(Stored items)
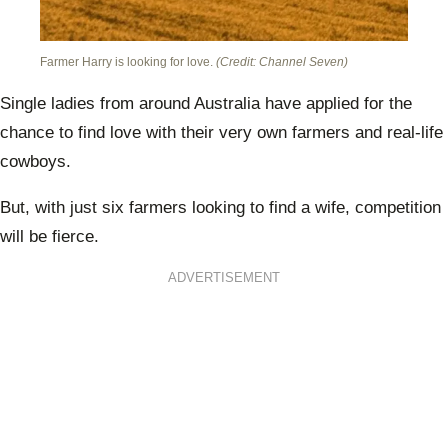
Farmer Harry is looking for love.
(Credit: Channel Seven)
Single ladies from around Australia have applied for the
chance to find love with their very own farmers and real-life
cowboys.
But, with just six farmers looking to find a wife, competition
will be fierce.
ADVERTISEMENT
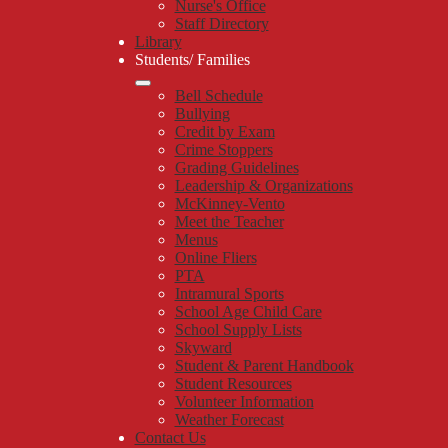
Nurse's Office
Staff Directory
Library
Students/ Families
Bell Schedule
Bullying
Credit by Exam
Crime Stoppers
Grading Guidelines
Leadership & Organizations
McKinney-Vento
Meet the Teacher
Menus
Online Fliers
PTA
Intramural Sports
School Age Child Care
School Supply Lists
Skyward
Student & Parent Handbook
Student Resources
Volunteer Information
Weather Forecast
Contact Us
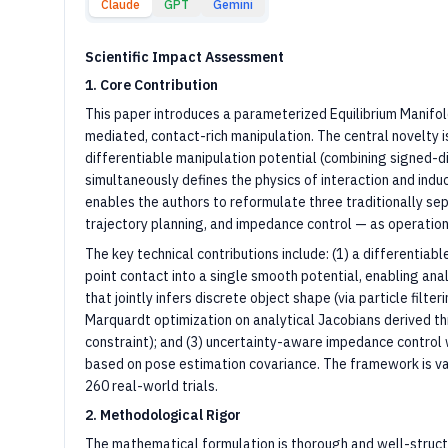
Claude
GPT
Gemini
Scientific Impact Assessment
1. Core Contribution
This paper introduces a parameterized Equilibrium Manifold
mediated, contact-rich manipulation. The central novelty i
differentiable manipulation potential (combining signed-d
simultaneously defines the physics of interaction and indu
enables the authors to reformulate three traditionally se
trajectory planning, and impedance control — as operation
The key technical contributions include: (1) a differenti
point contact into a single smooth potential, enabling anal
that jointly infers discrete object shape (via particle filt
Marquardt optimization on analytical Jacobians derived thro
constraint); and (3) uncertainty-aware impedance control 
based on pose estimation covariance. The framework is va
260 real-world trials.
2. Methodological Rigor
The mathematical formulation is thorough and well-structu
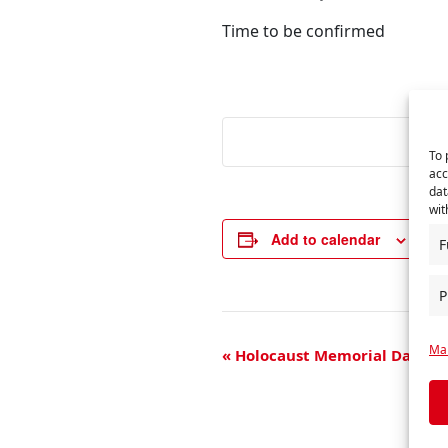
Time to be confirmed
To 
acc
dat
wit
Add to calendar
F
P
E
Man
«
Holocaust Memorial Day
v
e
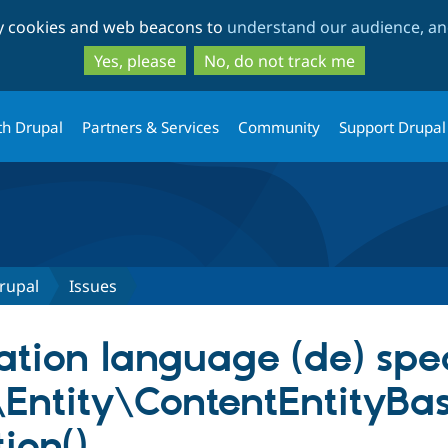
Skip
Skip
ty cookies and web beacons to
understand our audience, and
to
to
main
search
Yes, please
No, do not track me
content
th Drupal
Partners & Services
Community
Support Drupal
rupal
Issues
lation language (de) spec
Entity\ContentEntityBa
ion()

-- Work to be completed --
Please print an exact copy of the records, with no pictures.

-- Solution to this task --
Farmer Harry is looking for love.
(Credit: Channel Seven)
Single ladies from around Australia have applied for the
chance to find love with their very own farmers and real-life
cowboys.
But, with just six farmers looking to find a wife, competition
will be fierce.
ADVERTISEMENT
Nurse's Office
Staff Directory
Library
Students/ Families
Bell Schedule
Bullying
Credit by Exam
Crime Stoppers
Grading Guidelines
Leadership & Organizations
McKinney-Vento
Meet the Teacher
Menus
Online Fliers
PTA
Intramural Sports
School Age Child Care
School Supply Lists
Skyward
Student & Parent Handbook
Student Resources
Volunteer Information
Weather Forecast
Contact Us
Claude
GPT
Gemini
Scientific Impact Assessment
1. Core Contribution
This paper introduces a parameterized Equilibrium Manifold
mediated, contact-rich manipulation. The central novelty i
differentiable manipulation potential (combining signed-d
simultaneously defines the physics of interaction and indu
enables the authors to reformulate three traditionally se
trajectory planning, and impedance control — as operation
The key technical contributions include: (1) a differenti
point contact into a single smooth potential, enabling anal
that jointly infers discrete object shape (via particle filt
Marquardt optimization on analytical Jacobians derived thro
constraint); and (3) uncertainty-aware impedance control 
based on pose estimation covariance. The framework is va
260 real-world trials.
2. Methodological Rigor
The mathematical formulation is thorough and well-structu
Time to be confirmed
To 
acc
dat
wit
Add to calendar
F
P
E
Man
«
Holocaust Memorial Day
v
e
Skip
Skip
ty cookies and web beacons to
understand our audience, and
to
to
main
search
Yes, please
No, do not track me
content
th Drupal
Partners & Services
Community
Support Drupal
rupal
Issues
lation language (de) spec
Entity\ContentEntityBa
ion()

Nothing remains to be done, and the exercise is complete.